WHAT IS NEEDED: Start to finish, print the data below exactly, without the images.

Dataset excerpts
● ● ● ●

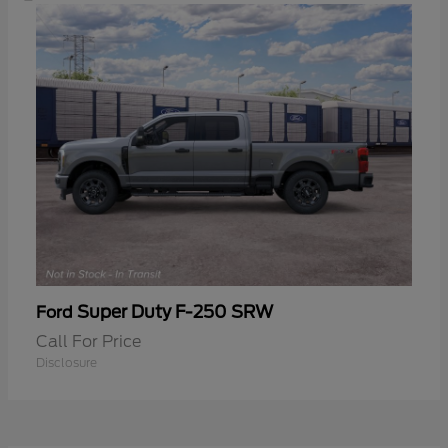
Super Duty F-250 SRW
Ford
Call For Price
Disclosure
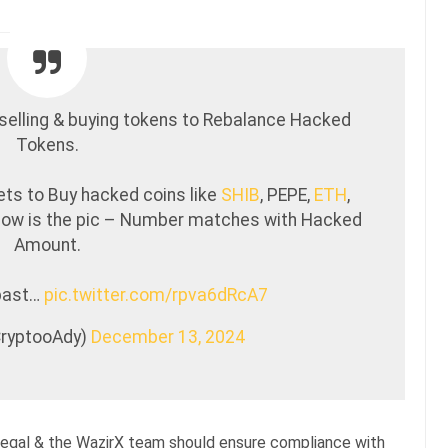
selling & buying tokens to Rebalance Hacked
Tokens.
ets to Buy hacked coins like
SHIB
, PEPE,
ETH
,
elow is the pic – Number matches with Hacked
Amount.
 past…
pic.twitter.com/rpva6dRcA7
CryptooAdy)
December 13, 2024
llegal & the WazirX team should ensure compliance with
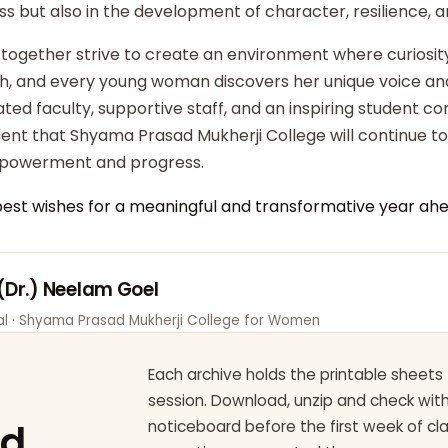
ss but also in the development of character, resilience,
 together strive to create an environment where curiosity
ish, and every young woman discovers her unique voice an
ted faculty, supportive staff, and an inspiring student c
dent that Shyama Prasad Mukherji College will continue t
powerment and progress.
best wishes for a meaningful and transformative year ahe
 (Dr.) Neelam Goel
pal · Shyama Prasad Mukherji College for Women
Each archive holds the printable sheets 
session. Download, unzip and check wi
ad
noticeboard before the first week of cl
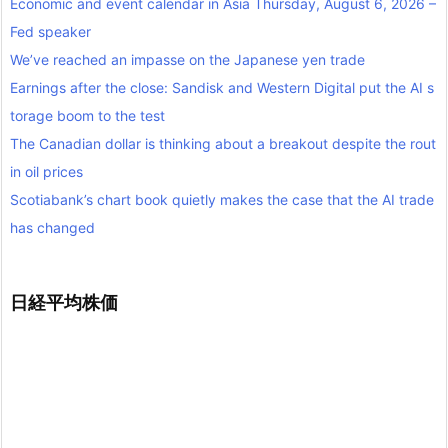
Economic and event calendar in Asia Thursday, August 6, 2026 –
Fed speaker
We’ve reached an impasse on the Japanese yen trade
Earnings after the close: Sandisk and Western Digital put the AI s
torage boom to the test
The Canadian dollar is thinking about a breakout despite the rout
in oil prices
Scotiabank’s chart book quietly makes the case that the AI trade
has changed
日経平均株価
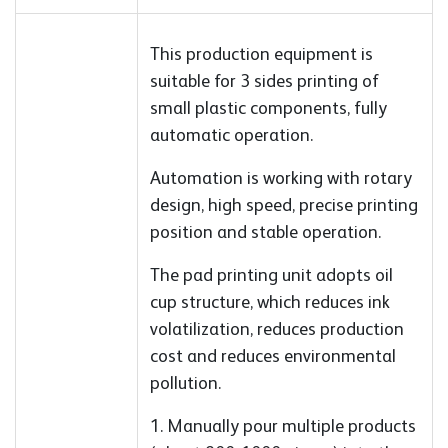
This production equipment is
suitable for 3 sides printing of
small plastic components, fully
automatic operation.
Automation is working with rotary
design, high speed, precise printing
position and stable operation.
The pad printing unit adopts oil
cup structure, which reduces ink
volatilization, reduces production
cost and reduces environmental
pollution.
1. Manually pour multiple products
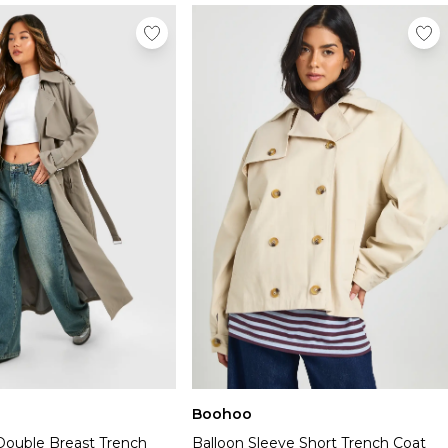
Boohoo
Double Breast Trench
Balloon Sleeve Short Trench Coat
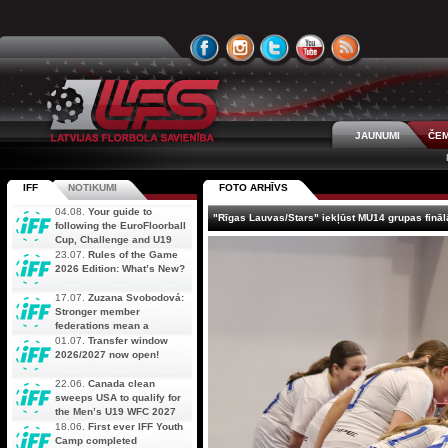
JAUNUMI
ČEM
IFF
NOTIKUMI
FOTO ARHĪVS
04.08.
Your guide to
"Rīgas Lauvas/Stars" iekļūst MU14 grupas fināl
following the EuroFloorball
Cup, Challenge and U19
AOFC Qualifiers
23.07.
Rules of the Game
simultaneously
2026 Edition: What’s New?
17.07.
Zuzana Svobodová:
Stronger member
federations mean a
stronger future for floorball
01.07.
Transfer window
2026/2027 now open!
22.06.
Canada clean
sweeps USA to qualify for
the Men’s U19 WFC 2027
18.06.
First ever IFF Youth
Camp completed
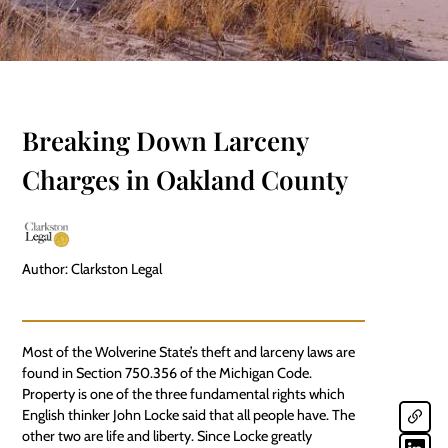
Breaking Down Larceny
Charges in Oakland County
Author: Clarkston Legal
Most of the Wolverine State’s theft and larceny laws are
found in Section 750.356 of the Michigan Code.
Property is one of the three fundamental rights which
English thinker John Locke said that all people have. The
other two are life and liberty. Since Locke greatly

● ● ● ●

TASK ANSWER:
Super Duty F-250 SRW
Ford
Call For Price
Disclosure
selling & buying tokens to Rebalance Hacked
Tokens.
ets to Buy hacked coins like
SHIB
, PEPE,
ETH
,
elow is the pic – Number matches with Hacked
Amount.
 past…
pic.twitter.com/rpva6dRcA7
CryptooAdy)
December 13, 2024
llegal & the WazirX team should ensure compliance with
ss but also in the development of character, resilience,
 together strive to create an environment where curiosity
ish, and every young woman discovers her unique voice an
ted faculty, supportive staff, and an inspiring student c
dent that Shyama Prasad Mukherji College will continue t
powerment and progress.
best wishes for a meaningful and transformative year ahe
 (Dr.) Neelam Goel
pal · Shyama Prasad Mukherji College for Women
Each archive holds the printable sheets 
session. Download, unzip and check wi
ad
noticeboard before the first week of cl
Economic and event calendar in Asia Thursday, August 6, 2026 –
Fed speaker
We’ve reached an impasse on the Japanese yen trade
Earnings after the close: Sandisk and Western Digital put the AI s
torage boom to the test
The Canadian dollar is thinking about a breakout despite the rout
in oil prices
Scotiabank’s chart book quietly makes the case that the AI trade
has changed
日経平均株価
This production equipment is
suitable for 3 sides printing of
small plastic components, fully
automatic operation.
Automation is working with rotary
design, high speed, precise printing
position and stable operation.
The pad printing unit adopts oil
cup structure, which reduces ink
volatilization, reduces production
cost and reduces environmental
pollution.
1. Manually pour multiple products
Boohoo
Double Breast Trench
Balloon Sleeve Short Trench Coat
JAUNUMI
ČEM
IFF
NOTIKUMI
FOTO ARHĪVS
04.08.
Your guide to
"Rīgas Lauvas/Stars" iekļūst MU14 grupas fināl
following the EuroFloorball
Cup, Challenge and U19
AOFC Qualifiers
23.07.
Rules of the Game
simultaneously
2026 Edition: What’s New?
17.07.
Zuzana Svobodová:
Stronger member
federations mean a
stronger future for floorball
01.07.
Transfer window
2026/2027 now open!
22.06.
Canada clean
sweeps USA to qualify for
the Men’s U19 WFC 2027
18.06.
First ever IFF Youth
Camp completed
Breaking Down Larceny
Charges in Oakland County
Author: Clarkston Legal
Most of the Wolverine State’s theft and larceny laws are
found in Section 750.356 of the Michigan Code.
Property is one of the three fundamental rights which
English thinker John Locke said that all people have. The
other two are life and liberty. Since Locke greatly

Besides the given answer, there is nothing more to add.